====== Stored data ======
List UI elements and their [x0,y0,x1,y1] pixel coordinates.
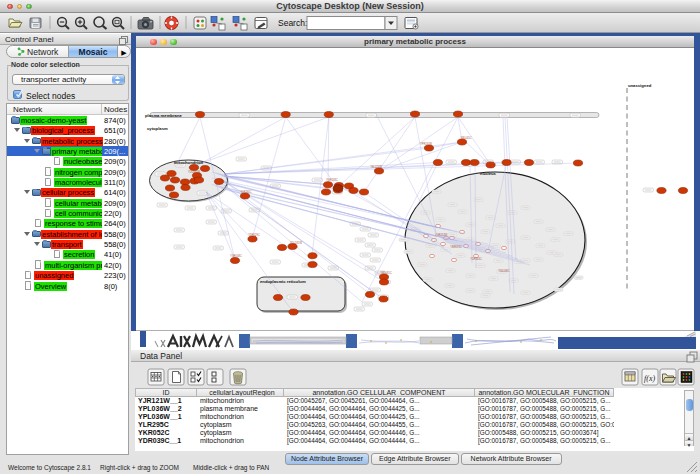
svg-text:endoplasmic reticulum: endoplasmic reticulum [260,279,306,284]
svg-text:nucleus: nucleus [480,171,496,176]
svg-text:YGL008C: YGL008C [498,269,510,273]
svg-text:YOR153W: YOR153W [435,233,448,237]
svg-text:YPR191W: YPR191W [420,142,433,146]
svg-text:cytoplasm: cytoplasm [147,126,168,131]
svg-text:plasma membrane: plasma membrane [145,113,182,118]
svg-text:Search:: Search: [278,18,307,28]
svg-text:f(x): f(x) [644,374,655,383]
svg-text:YDR343C: YDR343C [470,257,482,261]
svg-text:YML081C: YML081C [380,271,392,275]
svg-text:YDL181W: YDL181W [290,241,302,245]
svg-text:YBR093C: YBR093C [450,245,462,249]
svg-text:YDL085W: YDL085W [188,170,200,174]
svg-text:YGR008C: YGR008C [230,254,242,258]
svg-text:YBL045C: YBL045C [460,136,471,140]
svg-text:YEL024W: YEL024W [370,165,382,169]
svg-text:YGR183C: YGR183C [326,178,338,182]
svg-text:unassigned: unassigned [628,83,652,88]
svg-text:YDR529C: YDR529C [248,233,260,237]
svg-text:YLR295C: YLR295C [240,190,251,194]
svg-text:mitochondrion: mitochondrion [174,160,204,165]
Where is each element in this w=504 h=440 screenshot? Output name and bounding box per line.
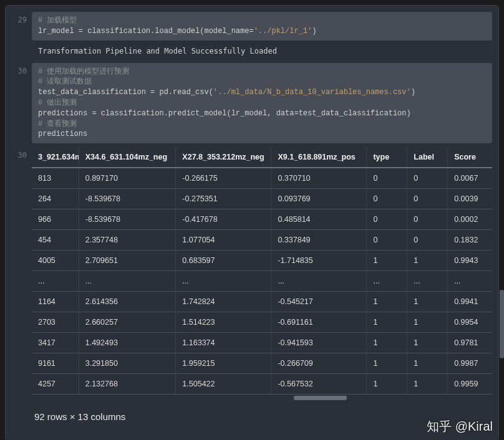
table-cell: 0.1832 <box>448 230 492 251</box>
table-row: 8130.897170-0.2661750.370710000.0067 <box>32 168 492 189</box>
table-cell: 1.077054 <box>176 230 271 251</box>
table-cell: -0.266709 <box>271 353 367 374</box>
table-cell: ... <box>407 271 448 292</box>
table-cell: 2.357748 <box>79 230 176 251</box>
col-header: Score <box>448 147 492 168</box>
col-header: X34.6_631.104mz_neg <box>79 147 176 168</box>
horizontal-scrollbar[interactable] <box>32 396 492 400</box>
table-row: 11642.6143561.742824-0.545217110.9941 <box>32 292 492 312</box>
table-cell: 966 <box>32 209 79 230</box>
table-cell: ... <box>367 271 407 292</box>
notebook-container: 29 # 加载模型 lr_model = classification.load… <box>5 5 499 440</box>
table-cell: -0.941593 <box>271 333 367 353</box>
table-cell: 1.742824 <box>176 292 271 312</box>
table-row: 42572.1327681.505422-0.567532110.9959 <box>32 374 492 395</box>
cell-number: 29 <box>12 12 32 24</box>
table-cell: 4005 <box>32 251 79 271</box>
table-cell: 9161 <box>32 353 79 374</box>
table-cell: 1164 <box>32 292 79 312</box>
table-cell: 0 <box>367 168 407 189</box>
table-cell: 1 <box>407 251 448 271</box>
table-row: 40052.7096510.683597-1.714835110.9943 <box>32 251 492 271</box>
table-cell: 0.9959 <box>448 374 492 395</box>
dataframe-summary: 92 rows × 13 columns <box>32 400 492 424</box>
table-header-row: 3_921.634mz_pos X34.6_631.104mz_neg X27.… <box>32 147 492 168</box>
table-cell: 0.093769 <box>271 189 367 209</box>
cell-29-output: Transformation Pipeline and Model Succes… <box>12 44 492 59</box>
table-cell: -0.417678 <box>176 209 271 230</box>
table-cell: 3417 <box>32 333 79 353</box>
col-header: 3_921.634mz_pos <box>32 147 79 168</box>
table-cell: 454 <box>32 230 79 251</box>
output-text: Transformation Pipeline and Model Succes… <box>32 44 492 59</box>
table-cell: 4257 <box>32 374 79 395</box>
table-cell: -0.691161 <box>271 312 367 333</box>
cell-29: 29 # 加载模型 lr_model = classification.load… <box>12 12 492 41</box>
table-cell: 0.370710 <box>271 168 367 189</box>
table-cell: 2.709651 <box>79 251 176 271</box>
dataframe-table[interactable]: 3_921.634mz_pos X34.6_631.104mz_neg X27.… <box>32 147 492 395</box>
table-cell: -8.539678 <box>79 189 176 209</box>
table-cell: 2.660257 <box>79 312 176 333</box>
table-cell: 0 <box>407 209 448 230</box>
vertical-scrollbar[interactable] <box>500 0 504 440</box>
table-cell: 0 <box>407 189 448 209</box>
table-cell: 2.132768 <box>79 374 176 395</box>
col-header: X27.8_353.212mz_neg <box>176 147 271 168</box>
table-cell: 1.514223 <box>176 312 271 333</box>
table-cell: 0.0002 <box>448 209 492 230</box>
table-cell: 0.485814 <box>271 209 367 230</box>
table-cell: -0.567532 <box>271 374 367 395</box>
table-cell: ... <box>448 271 492 292</box>
table-cell: 813 <box>32 168 79 189</box>
col-header: Label <box>407 147 448 168</box>
table-cell: -1.714835 <box>271 251 367 271</box>
code-input[interactable]: # 加载模型 lr_model = classification.load_mo… <box>32 12 492 41</box>
table-cell: 0.0039 <box>448 189 492 209</box>
table-row: 91613.2918501.959215-0.266709110.9987 <box>32 353 492 374</box>
table-row: 264-8.539678-0.2753510.093769000.0039 <box>32 189 492 209</box>
col-header: type <box>367 147 407 168</box>
table-cell: 0.9781 <box>448 333 492 353</box>
table-row: 4542.3577481.0770540.337849000.1832 <box>32 230 492 251</box>
table-cell: -0.545217 <box>271 292 367 312</box>
table-cell: ... <box>79 271 176 292</box>
scrollbar-thumb[interactable] <box>294 396 347 400</box>
table-cell: ... <box>271 271 367 292</box>
table-cell: 0.0067 <box>448 168 492 189</box>
table-cell: 0.9941 <box>448 292 492 312</box>
table-cell: 0 <box>367 209 407 230</box>
table-cell: 1.505422 <box>176 374 271 395</box>
table-cell: 1 <box>407 353 448 374</box>
table-cell: -0.275351 <box>176 189 271 209</box>
table-cell: 1 <box>407 374 448 395</box>
dataframe-output: 3_921.634mz_pos X34.6_631.104mz_neg X27.… <box>32 147 492 424</box>
table-cell: 1 <box>367 292 407 312</box>
table-cell: 1 <box>367 312 407 333</box>
table-cell: ... <box>176 271 271 292</box>
table-row: 27032.6602571.514223-0.691161110.9954 <box>32 312 492 333</box>
table-cell: 2703 <box>32 312 79 333</box>
table-cell: 0.897170 <box>79 168 176 189</box>
output-number: 30 <box>12 147 32 160</box>
table-cell: 264 <box>32 189 79 209</box>
table-cell: 1.959215 <box>176 353 271 374</box>
cell-30-output: 30 3_921.634mz_pos X34.6_631.104mz_neg X… <box>12 147 492 424</box>
table-row: ..................... <box>32 271 492 292</box>
table-cell: 1 <box>367 251 407 271</box>
table-cell: 1 <box>367 353 407 374</box>
table-cell: 1 <box>407 292 448 312</box>
table-cell: 0.9987 <box>448 353 492 374</box>
table-cell: 0 <box>367 189 407 209</box>
table-cell: 0 <box>407 168 448 189</box>
scrollbar-thumb[interactable] <box>500 290 504 358</box>
table-cell: 1.492493 <box>79 333 176 353</box>
table-cell: 1 <box>407 333 448 353</box>
col-header: X9.1_618.891mz_pos <box>271 147 367 168</box>
table-cell: 1 <box>367 374 407 395</box>
table-row: 34171.4924931.163374-0.941593110.9781 <box>32 333 492 353</box>
table-cell: 1 <box>367 333 407 353</box>
code-input[interactable]: # 使用加载的模型进行预测 # 读取测试数据 test_data_classif… <box>32 63 492 144</box>
table-cell: 0 <box>367 230 407 251</box>
table-cell: ... <box>32 271 79 292</box>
======
#### What to produce
Where does the word "number" occur in the data? Copy every line that has it.

#### Answer to this exercise
cell-number: 29 <box>12 12 32 24</box>
output-number: 30 <box>12 147 32 160</box>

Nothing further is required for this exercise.